The Eyes of Tammy Faye (2021, TSG Entertainment/Freckle Films/MWM Studios/Semi-Formal Productions)
Featuring Jessica Chastain, Andrew Garfield, Cherry Jones and Vincent D’Onofrio. Screenplay by Abe Sylvia. Directed by Michael Showalter.
I am 9 years old, sitting alone in front of our TV at home watching The PTL Club. Jim and Tammy Bakker are in polyester and satin, smiling, white-toothed, encouraging members to buy timeshares in Heritage USA – their Christian themed amusement park. I am dazzled. Imagine meeting Jesus hanging out in the park mall! Imagine watching the nativity play every single day! I begged my liberal, secular parents for the money to buy 4 days a year in this paradise on Earth.
Sadly they did not share my vision or my fervour and I never had a chance to visit Heritage USA. Due to grave financial mismanagement by the Bakkers, neither did many of the timesharing PTL partners. Now, 40 years later I am once again alone – sitting in a Covid-emptied movie theatre, one of three people watching The Eyes of Tammy Faye.

The film is in essence the story of the rise and fall of Jim and Tammy Bakker and their Christian empire.

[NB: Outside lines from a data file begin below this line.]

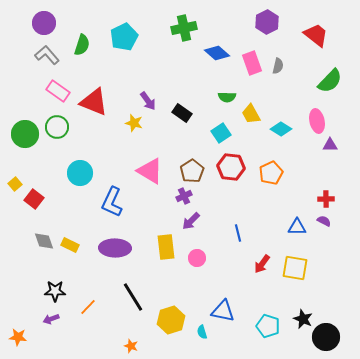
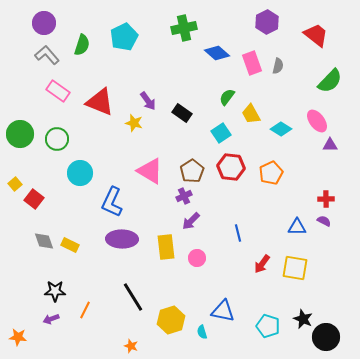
green semicircle at (227, 97): rotated 126 degrees clockwise
red triangle at (94, 102): moved 6 px right
pink ellipse at (317, 121): rotated 25 degrees counterclockwise
green circle at (57, 127): moved 12 px down
green circle at (25, 134): moved 5 px left
purple ellipse at (115, 248): moved 7 px right, 9 px up
orange line at (88, 307): moved 3 px left, 3 px down; rotated 18 degrees counterclockwise
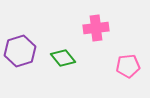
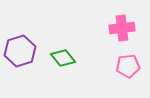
pink cross: moved 26 px right
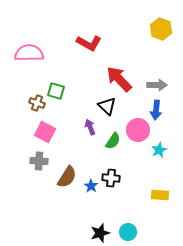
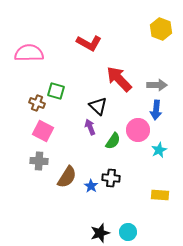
black triangle: moved 9 px left
pink square: moved 2 px left, 1 px up
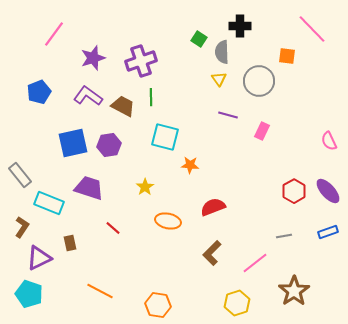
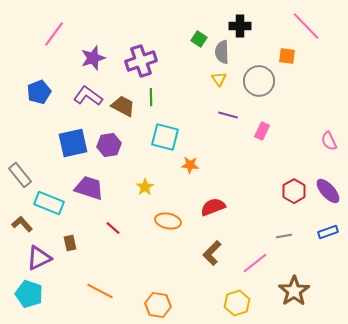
pink line at (312, 29): moved 6 px left, 3 px up
brown L-shape at (22, 227): moved 3 px up; rotated 75 degrees counterclockwise
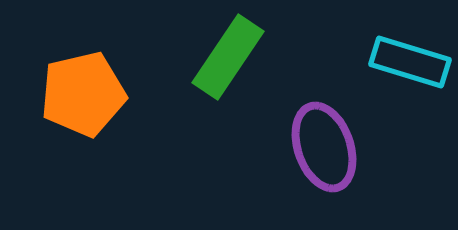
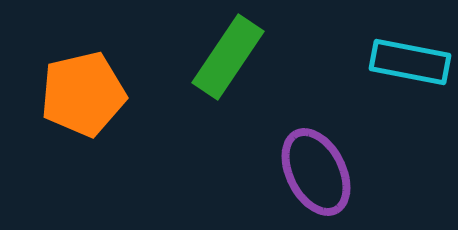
cyan rectangle: rotated 6 degrees counterclockwise
purple ellipse: moved 8 px left, 25 px down; rotated 8 degrees counterclockwise
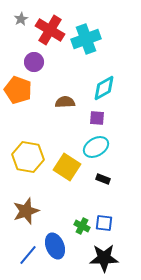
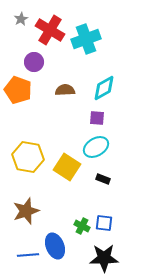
brown semicircle: moved 12 px up
blue line: rotated 45 degrees clockwise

The movie captures my childhood memories of a 70 and 80s Kodachrome white shag carpet, brass-filled opulence. It is a world populated primarily by Tammy Faye who in the film is a lonely but loving, kind-hearted innocent who is lead astray by her greed-filled, power-hungry husband.
I get it. The movie is a love letter biopic to Tammy Faye by the lead actress and producer Jessica Chastain. On that level it is delightfully watchable. You could go with your mates, all wearing masks, and have a pretty good escape from your partner/children. I think what is not captured in the film is the real issue of a group of adults – very much aided and abetted by Tammy Faye Bakker – drinking way too much of their own Kool-Aid. I mean these people were so convincing that as a 9 year old I almost gave up my Christmas money to buy a time share in a condo in the middle of an empty field in Fort Mill, South Carolina.
This film is not remorseful – not really. Maybe what I wanted was an on-screen apology for the thousands of people swindled out of millions of dollars of their hard earned dollars, but that didn’t happen. This is a light candy watching, bubblegum vindication of a very flawed and complicit individual. My 9 year old self remains entertained but in the end disappointed. No Heritage USA…ever ever…for me.